(TO DO)
The records follow. Filter them to the lines that hold "telo".

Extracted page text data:

──────────

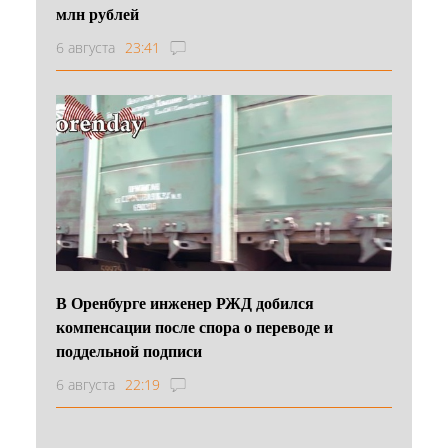
млн рублей
6 августа
23:41
В Оренбурге инженер РЖД добился
компенсации после спора о переводе и
поддельной подписи
6 августа
22:19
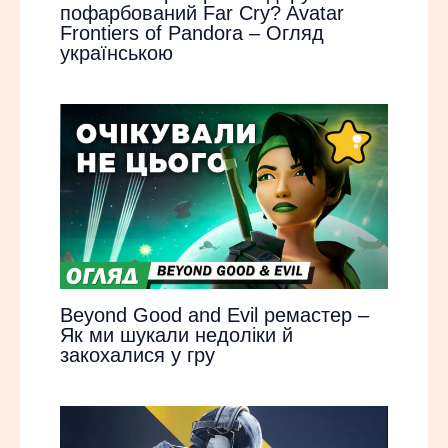
пофарбований Far Cry? Avatar
Frontiers of Pandora – Огляд
українською
Beyond Good and Evil ремастер –
Як ми шукали недоліки й
закохалися у гру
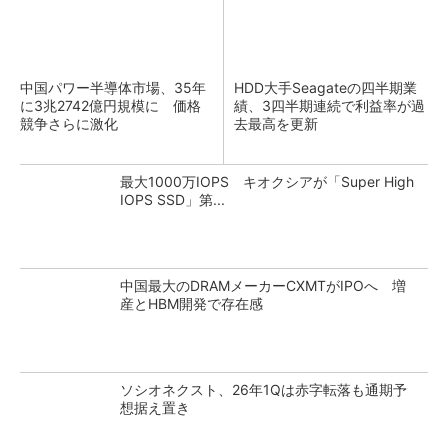
中国パワー半導体市場、35年
HDD大手Seagateの四半期業
に3兆2742億円規模に 価格
績、3四半期連続で利益率が過
競争さらに激化
去最高を更新
最大1000万IOPS キオクシアが「Super High
IOPS SSD」第...
中国最大のDRAMメーカーCXMTがIPOへ 増
産とHBM開発で存在感
ソシオネクスト、26年1Qは赤字転落も通期予
想据え置き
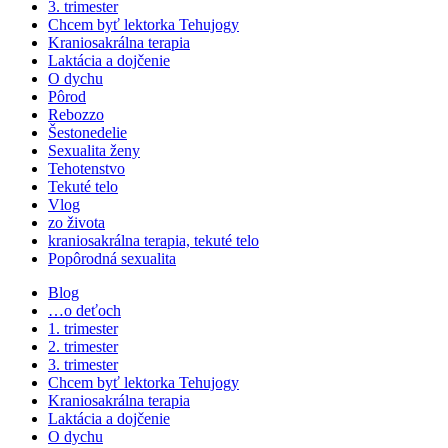
3. trimester
Chcem byť lektorka Tehujogy
Kraniosakrálna terapia
Laktácia a dojčenie
O dychu
Pôrod
Rebozzo
Šestonedelie
Sexualita ženy
Tehotenstvo
Tekuté telo
Vlog
zo života
kraniosakrálna terapia, tekuté telo
Popôrodná sexualita
Blog
…o deťoch
1. trimester
2. trimester
3. trimester
Chcem byť lektorka Tehujogy
Kraniosakrálna terapia
Laktácia a dojčenie
O dychu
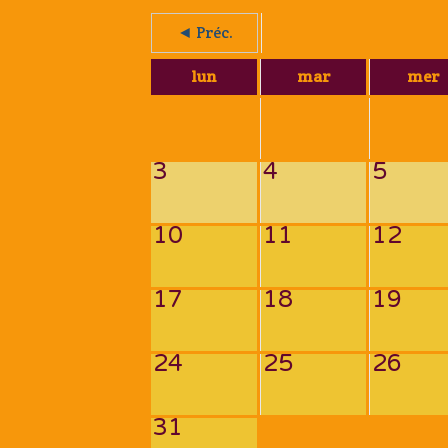
◄ Préc.
lun
mar
mer
3
4
5
10
11
12
17
18
19
24
25
26
31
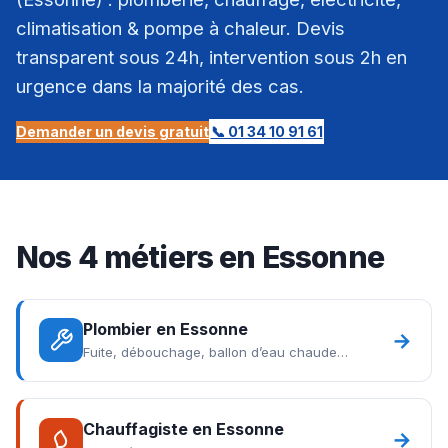
climatisation & pompe à chaleur. Devis
transparent sous 24h, intervention sous 2h en
urgence dans la majorité des cas.
Demander un devis gratuit
📞 01 34 10 91 61
Nos 4 métiers en Essonne
Plombier en Essonne
→
Fuite, débouchage, ballon d’eau chaude…
Chauffagiste en Essonne
→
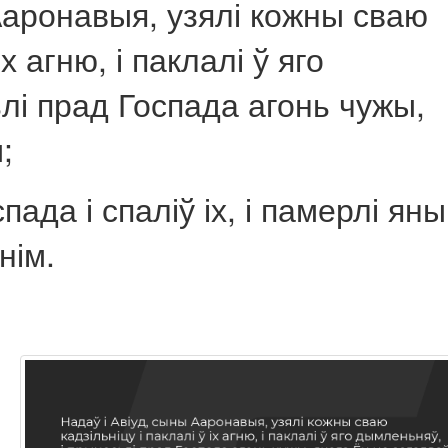
Ааронавыя, узялі кожны сваю
іх агню, і паклалі ў яго
лі прад Госпада агонь чужы,
;
пада і спаліў іх, і памерлі яны
нім.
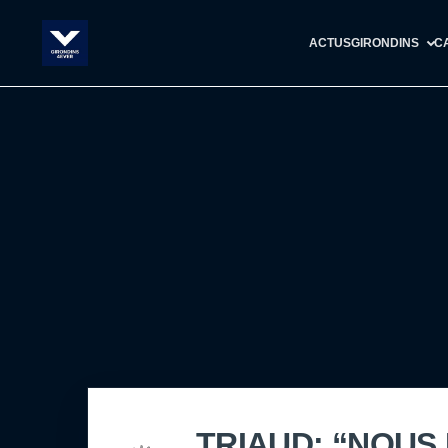
ACTUS
GIRONDINS
C
TRIAUD: “NOUS 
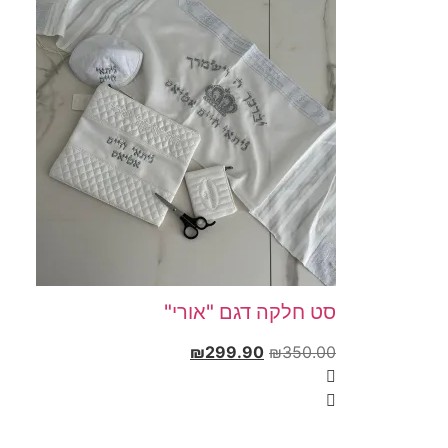
סט חלקה דגם "אורי"
₪
299.90
₪
350.00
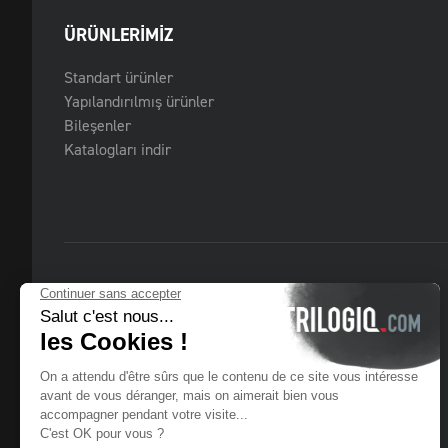
ÜRÜNLERIMIZ
Standart ürünler
Yapılandırılmış ürünler
Bileşenler
Katalogları indir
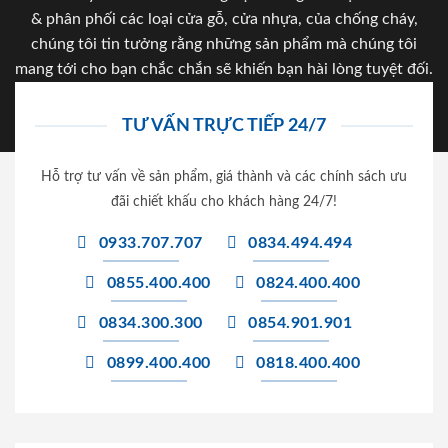
& phân phối các loại cửa gỗ, cửa nhựa, của chống cháy,
chúng tôi tin tưởng rằng những sản phẩm mà chúng tôi
mang tới cho bạn chắc chắn sẽ khiến bạn hài lòng tuyệt đối.
TƯ VẤN TRỰC TIẾP 24/7
Hỗ trợ tư vấn về sản phẩm, giá thành và các chính sách ưu
đãi chiết khấu cho khách hàng 24/7!
0933.707.707
0834.494.494
0855.400.400
0824.400.400
0834.300.300
0854.901.901
0899.400.400
0818.400.400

──────────

(RESULT OF THIS TASK)
Tekuté telo
kraniosakrálna terapia, tekuté telo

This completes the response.